_TASK PROMPT_.
Exclude the pictures, then restate exactly each line of the data below from the first through the line containing "[store logo] (120, 42)".

[[ MATERIAL TO PROCESS, beginning ]]

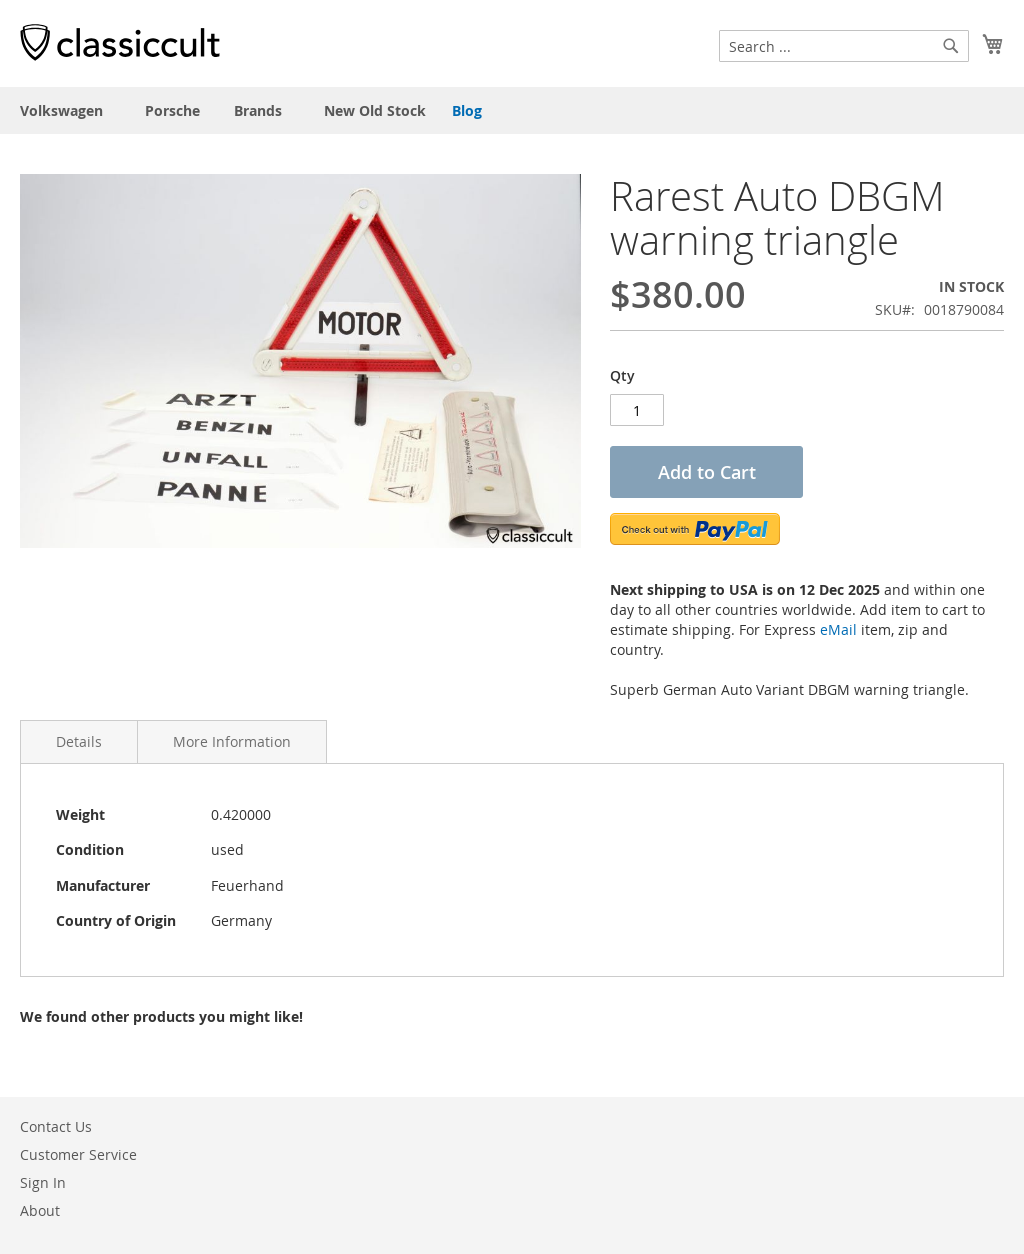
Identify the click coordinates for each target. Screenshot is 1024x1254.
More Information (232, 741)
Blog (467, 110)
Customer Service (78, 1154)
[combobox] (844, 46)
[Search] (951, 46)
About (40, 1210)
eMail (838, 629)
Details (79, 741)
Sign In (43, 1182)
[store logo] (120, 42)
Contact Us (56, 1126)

[[ MATERIAL TO PROCESS, end ]]

_ANSWER TO THE EXERCISE_.
Identify the click coordinates for each target. Screenshot is 1024x1254.
More Information (232, 741)
Blog (467, 110)
Customer Service (78, 1154)
[combobox] (844, 46)
[Search] (951, 46)
About (40, 1210)
eMail (838, 629)
Details (79, 741)
Sign In (43, 1182)
[store logo] (120, 42)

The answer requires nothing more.